La parte più delicata del piano era già iniziata nella notte. Secondo la ricostruzione degli investigatori, i rapinatori avrebbero sfondato la parete di un locale confinante con l’istituto, lavorando per ore nell’ombra e guadagnandosi un accesso inatteso all’interno della banca. Poi sono rimasti in attesa. Silenziosi, nascosti, già dentro. Quando al mattino sono arrivati il direttore e gli impiegati, i due li hanno affrontati armati di pistola e li hanno costretti a restare sotto tiro per oltre tre ore.
Da quel momento, ogni gesto è stato piegato a un solo obiettivo: guadagnare tempo, isolare la filiale, impedire reazioni esterne. Per evitare che qualcuno entrasse nei locali e per rallentare l’intervento delle forze dell’ordine, i banditi hanno obbligato il personale ad affiggere il cartello che simulava la chiusura per ragioni tecniche. Una mossa semplice, quasi ordinaria, ma decisiva. Nel frattempo, aspettavano che la cassa temporizzata si aprisse. Quando è accaduto, hanno ripulito la sede e sono fuggiti con il bottino.
Le indagini si sono concentrate subito sulle immagini della videosorveglianza, sequestrate per ricostruire l’intera sequenza del colpo e ricavare un primo identikit dei responsabili. I carabinieri hanno effettuato rilievi sia nella filiale sia nel locale adiacente, dove la banda avrebbe agito durante la notte per praticare il passaggio verso la banca. Sono state analizzate anche alcune tracce lasciate sul posto, mentre direttore e dipendenti sono stati ascoltati a lungo come testimoni. I loro racconti hanno fornito elementi utili, ma non decisivi: i rapinatori erano coperti dalla tuta da lavoro e dal volto travisato, due barriere in più tra loro e il riconoscimento.

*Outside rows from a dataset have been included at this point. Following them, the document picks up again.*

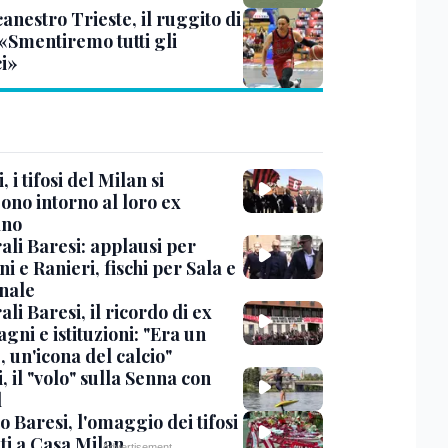
anestro Trieste, il ruggito di
 «Smentiremo tutti gli
ci»
, i tifosi del Milan si
ono intorno al loro ex
ano
ali Baresi: applausi per
i e Ranieri, fischi per Sala e
nale
li Baresi, il ricordo di ex
ni e istituzioni: "Era un
 un'icona del calcio"
, il "volo" sulla Senna con
l
 Baresi, l'omaggio dei tifosi
ti a Casa Milan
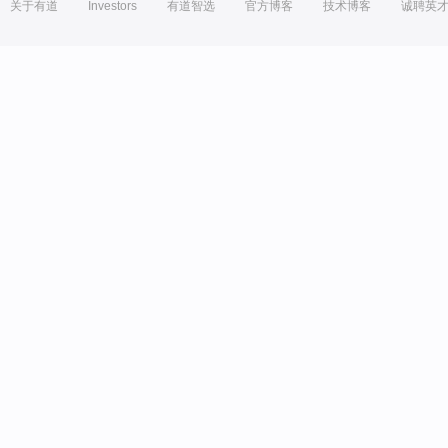
关于有道
Investors
有道智选
官方博客
技术博客
诚聘英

Resta intatta, intanto, la sensazione di un’azione pianificata con metodo. Non un assalto improvvisato, ma un lavoro di pazienza e precisione, costruito per colpire nel momento più favorevole. E il dettaglio del muro sfondato dalla stanza accanto restituisce l’immagine più nitida di quella strategia: entrare senza essere visti, restare senza farsi trovare, uscire con il bottino prima che qualcuno capisse davvero cosa stesse accadendo.